MEU CORPO ESTÁ AQUI : NA VISCERALIDADE CATÁRTICA DE UMA PERFORMANCE CÊNICA INCLUSIVA

Meu Corpo Está Aqui. Julia Spadaccini/Dramaturgia. Outubro/2023. Fotos/Renato Mangolin.


Que corpos humanos são estes onde a constituição física e orgânica poderia, quem sabe, ser classificada pelos termos - depreciada, desviante ou, numa caracterização mais popular, deficiente?

E onde as análises psicofísicas no entorno de suas sub condições, no distanciamento da normalidade plena, tem sido objeto de acurados estudos psicofilosóficos, que passam pelas trajetórias teóricas de Michel Foucault a Gilles Deleuze.

Sem deixar ainda de lembrar, através de um conceitual estético de aproximação do teatro da crueldade de Antonin Artaud, quando este despedaçamento do corpo torna-se um motivo de representação cênica direcionada a uma redenção catártica.

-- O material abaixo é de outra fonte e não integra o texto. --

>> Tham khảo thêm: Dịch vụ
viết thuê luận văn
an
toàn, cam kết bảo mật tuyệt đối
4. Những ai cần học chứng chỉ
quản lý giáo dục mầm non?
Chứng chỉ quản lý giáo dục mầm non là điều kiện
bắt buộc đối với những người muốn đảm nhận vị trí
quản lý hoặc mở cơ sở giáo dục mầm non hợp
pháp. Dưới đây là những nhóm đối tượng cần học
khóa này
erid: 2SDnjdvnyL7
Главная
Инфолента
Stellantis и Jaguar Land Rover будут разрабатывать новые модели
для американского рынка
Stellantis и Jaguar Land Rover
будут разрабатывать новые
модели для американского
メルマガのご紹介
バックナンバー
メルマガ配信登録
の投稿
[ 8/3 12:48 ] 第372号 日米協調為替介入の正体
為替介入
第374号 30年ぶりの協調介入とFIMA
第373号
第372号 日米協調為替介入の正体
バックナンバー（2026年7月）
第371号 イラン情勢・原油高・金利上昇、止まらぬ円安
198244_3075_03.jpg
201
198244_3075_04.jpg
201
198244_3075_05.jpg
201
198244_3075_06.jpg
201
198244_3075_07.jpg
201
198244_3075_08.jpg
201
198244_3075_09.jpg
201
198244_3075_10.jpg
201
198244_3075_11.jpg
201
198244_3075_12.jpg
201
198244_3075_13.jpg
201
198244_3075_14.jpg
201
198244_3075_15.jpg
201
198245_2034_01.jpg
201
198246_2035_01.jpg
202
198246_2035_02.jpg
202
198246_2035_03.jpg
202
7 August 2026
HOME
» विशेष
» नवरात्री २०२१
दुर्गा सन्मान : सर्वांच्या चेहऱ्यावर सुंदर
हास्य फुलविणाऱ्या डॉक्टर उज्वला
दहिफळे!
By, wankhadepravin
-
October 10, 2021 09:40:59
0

Como é o caso do sensorial e impactante texto dramatúrgico Meu Corpo Está Aqui, na mais recente criação de Julia Spadaccini, esta assumindo ainda a direção concepcional contando, aí, com a criativa  parceria de Clara Kutner, mais a assistência artística de Michel Blois. E indo longe quando o quarteto de atores atuantes traz, por intermédio de cada um deles, características sintomáticas com perceptível apelo verista de casos clínicos de PcD (pessoas com deficiência).

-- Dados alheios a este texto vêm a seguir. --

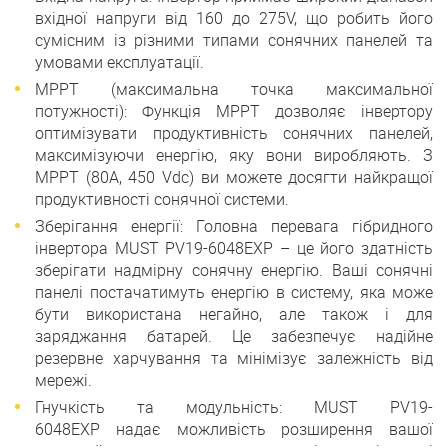
вхідної напруги від 160 до 275V, що робить його
сумісним із різними типами сонячних панелей та
умовами експлуатації.
MPPT (максимальна точка максимальної
потужності): Функція MPPT дозволяє інвертору
оптимізувати продуктивність сонячних панелей,
максимізуючи енергію, яку вони виробляють. З
MPPT (80А, 450 Vdc) ви можете досягти найкращої
продуктивності сонячної системи.
Зберігання енергії: Головна перевага гібридного
інвертора MUST PV19-6048EXP – це його здатність
зберігати надмірну сонячну енергію. Ваші сонячні
панелі постачатимуть енергію в систему, яка може
бути використана негайно, але також і для
заряджання батарей. Це забезпечує надійне
резервне харчування та мінімізує залежність від
мережі.
Гнучкість та модульність: MUST PV19-
6048EXP надає можливість розширення вашої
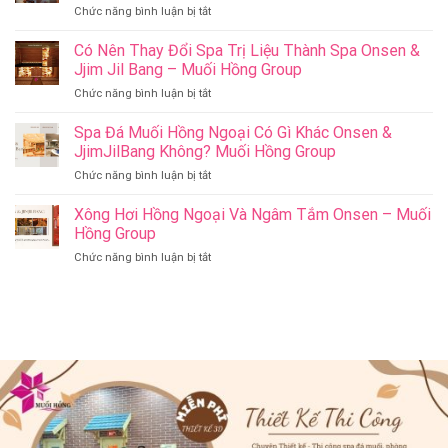
ở
Chức năng bình luận bị tắt
Ý
Cham
Nghĩa
Riverside
Có Nên Thay Đổi Spa Trị Liệu Thành Spa Onsen &
Cho
Onsen
Sức
Jjim Jil Bang – Muối Hồng Group
&
Khỏe
ở
Chức năng bình luận bị tắt
Jjim
–
Có
Jil
Onsen
Nên
Spa Đá Muối Hồng Ngoại Có Gì Khác Onsen &
Bang
&
Thay
Đà
JjimJilBang Không? Muối Hồng Group
Jjim
Đổi
Nẵng
Jil
ở
Chức năng bình luận bị tắt
Spa
Muối
Bang
Spa
Trị
Hồng
–
Đá
Xông Hơi Hồng Ngoại Và Ngâm Tắm Onsen – Muối
Liệu
Group
Muối
Muối
Thành
Hồng Group
Hồng
Hồng
Spa
Group
ở
Chức năng bình luận bị tắt
Ngoại
Onsen
Xông
Có
&
Hơi
Gì
Jjim
Hồng
Khác
Jil
Ngoại
Onsen
Bang
Và
&
–
Ngâm
JjimJilBang
Muối
Tắm
Không?
Hồng
Onsen
Muối
Group
–
Hồng
Muối
Group
Hồng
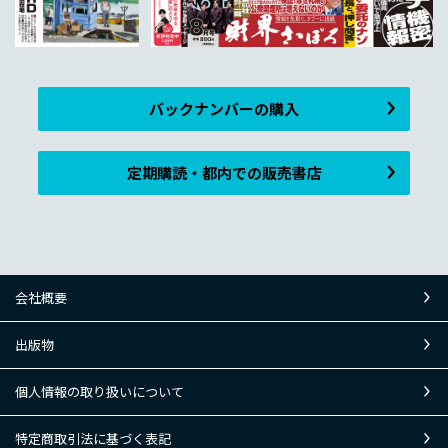
バックナンバーの購入
定期購読・都内での販売書店
会社概要
出版物
個人情報の取り扱いについて
特定商取引法に基づく表記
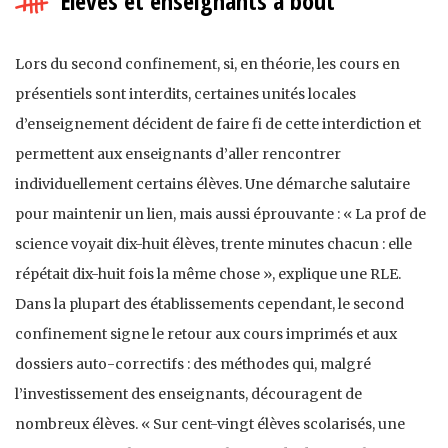
Élèves et enseignants à bout
Lors du second confinement, si, en théorie, les cours en
présentiels sont interdits, certaines unités locales
d’enseignement décident de faire fi de cette interdiction et
permettent aux enseignants d’aller rencontrer
individuellement certains élèves. Une démarche salutaire
pour maintenir un lien, mais aussi éprouvante : « La prof de
science voyait dix-huit élèves, trente minutes chacun : elle
répétait dix-huit fois la même chose », explique une RLE.
Dans la plupart des établissements cependant, le second
confinement signe le retour aux cours imprimés et aux
dossiers auto-correctifs : des méthodes qui, malgré
l’investissement des enseignants, découragent de
nombreux élèves. « Sur cent-vingt élèves scolarisés, une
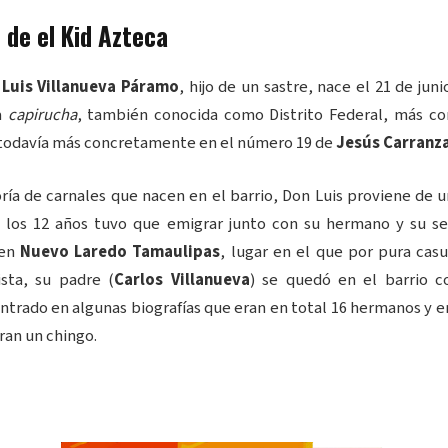
 de el Kid Azteca
e
Luis Villanueva Páramo
, hijo de un sastre, nace el 21 de juni
a
capirucha
, también conocida como Distrito Federal, más c
todavía más concretamente en el número 19 de
Jesús Carranz
ía de carnales que nacen en el barrio, Don Luis proviene de u
 los 12 años tuvo que emigrar junto con su hermano y su s
 en
Nuevo Laredo Tamaulipas
, lugar en el que por pura cas
ista, su padre (
Carlos Villanueva
) se quedó en el barrio c
trado en algunas biografías que eran en total 16 hermanos y en
ran un chingo.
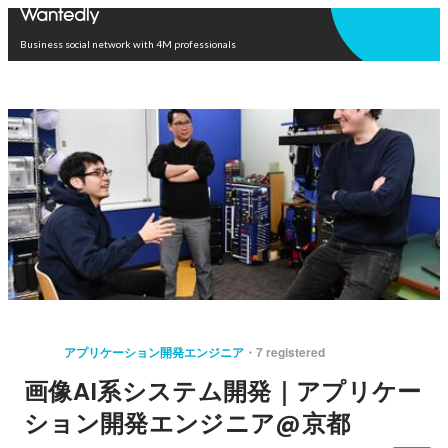
Open in app
Business social network with 4M professionals
アプリケーション開発エンジニア
7 registered
画像AI系システム開発｜アプリケー
ション開発エンジニア@京都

Num cast corajoso integrado por Bruno Ramos, acometido de ausência auditiva completa extensiva à oralidade, Pedro Fernandes sofrendo de paralisia cerebral mas mantendo a função cognitiva, mais as atrizes Haoné Thinar amputada de uma de suas pernas e Juliana Caldas, nanista desde o berço nascituro.


Meu Corpo Está Aqui. Júlia Spadaccini e Clara Kutner/Direção Concepcional.Outubro/2023. Fotos/Renato Mangolin.

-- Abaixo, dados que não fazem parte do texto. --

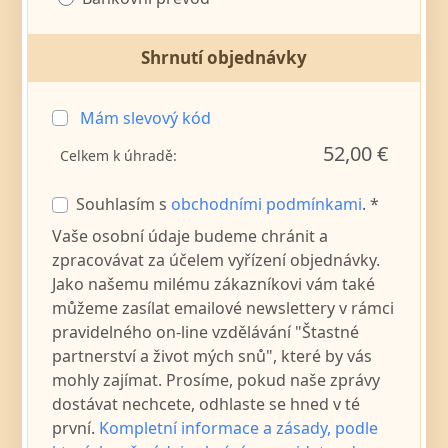
Shrnutí objednávky
Mám slevový kód
52,00 €
Celkem k úhradě:
Souhlasím s
obchodními podmínkami
. *
Vaše osobní údaje budeme chránit a
zpracovávat za účelem vyřízení objednávky.
Jako našemu milému zákazníkovi vám také
můžeme zasílat emailové newslettery v rámci
pravidelného on-line vzdělávání "Štastné
partnerství a život mých snů", které by vás
mohly zajímat. Prosíme, pokud naše zprávy
dostávat nechcete, odhlaste se hned v té
první.
Kompletní informace a zásady, podle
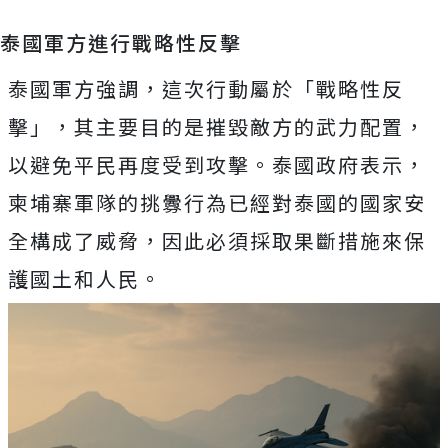
泰國軍方進行戰略性反擊
泰國軍方強調，這次行動屬於「戰略性反
擊」，其主要目的是摧毀敵方的武力配置，
以避免平民再度受到攻擊。泰國政府表示，
柬埔寨軍隊的挑釁行為已經對泰國的國家安
全構成了威脅，因此必須採取果斷措施來保
護國土和人民。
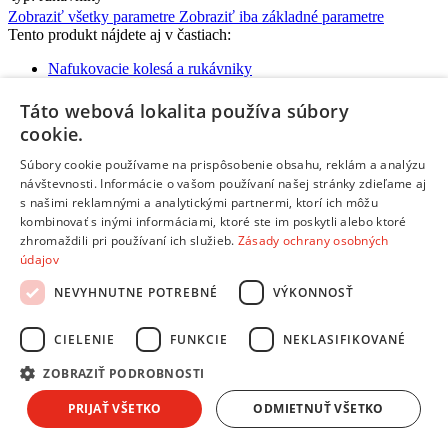
Zobraziť všetky parametre
Zobraziť iba základné parametre
Tento produkt nájdete aj v častiach:
Nafukovacie kolesá a rukávniky
Detské rukávniky
Táto webová lokalita používa súbory
cookie.
Súbory cookie používame na prispôsobenie obsahu, reklám a analýzu
Žiadne dostupné recenzie
návštevnosti. Informácie o vašom používaní našej stránky zdieľame aj
s našimi reklamnými a analytickými partnermi, ktorí ich môžu
Pridať hodnotenie
kombinovať s inými informáciami, ktoré ste im poskytli alebo ktoré
Hodnotenie produktu:
Bestway® Rukávniky 98001, Spiderman,
zhromaždili pri používaní ich služieb.
Zásady ochrany osobných
detské. nafukovacie, 230x150 mm
údajov
Tvoj email:
*
NEVYHNUTNE POTREBNÉ
VÝKONNOSŤ
Tvoje meno:
*
CIELENIE
FUNKCIE
NEKLASIFIKOVANÉ
Email nebude zverejnený
Ochrana osobných údajov
ZOBRAZIŤ PODROBNOSTI
Polia označené hviezdičkou sú povinné
Hodnotenie:
*
PRIJAŤ VŠETKO
ODMIETNUŤ VŠETKO
Odporúčal by si tento produkt svojim známym?
*
Áno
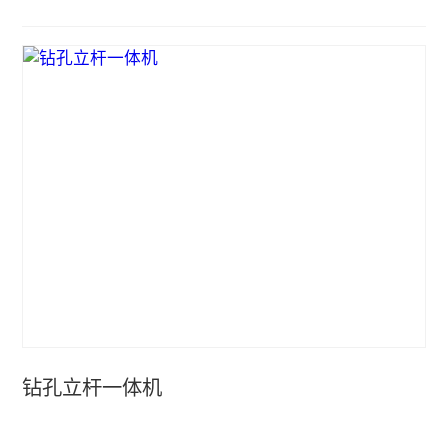
钻孔立杆一体机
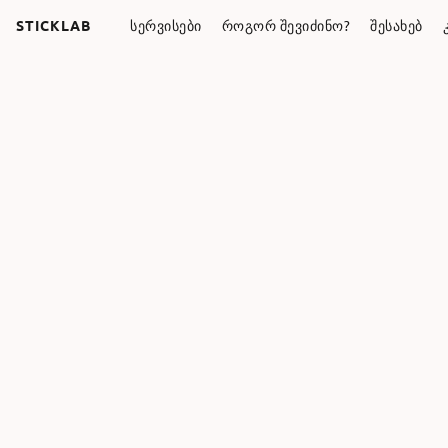
STICKLAB
ᲡᲔᲠᲕᲘᲡᲔᲑᲘ
ᲠᲝᲒᲝᲠ ᲨᲔᲕᲘᲫᲘᲜᲝ?
ᲨᲔᲡᲐᲮᲔᲑ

Sem deixar de referenciar que a própria autora da peça, Julia Spadaccini, também apresenta uma condição de pessoa PcD pela sua quase total deficiência auditiva, o que torna mais factível, sob o aspecto de uma sensitividade ilimitada, o necessário recado reflexivo de sua dramaturgia.

A própria estrutura do corpo humano supera em artificio tudo o que é fabricado pela arte humana, já replicava a filosofia de Spinoza a Nietzsche, mas como dimensionar esta bela definição no confronto da incompletude de uma corporeidade sem a funcionalidade plena de qualquer um de seus órgãos?

A ruptura sensualizada do corpo fisico sujeito a anomalias é o que esta peça Meu Corpo Está Aqui sugestiona e assume, com rara bravura, numa abordagem diferencial em tônus hiper realista que poderia escapar às representações cotidianas da linguagem cênica.

Mas que, no desafio de sua proposta, torna-se aqui um teatro socializante na justa concessão de um espaço  para atores sob  permanente  risco da exclusão preconceituosa. Na dolorida confessionalidade de narrativas personalistas, em parte marcadas por melancólica dramaticidade, mas sempre buscando uma afirmativa superação que fique longe da autopiedade.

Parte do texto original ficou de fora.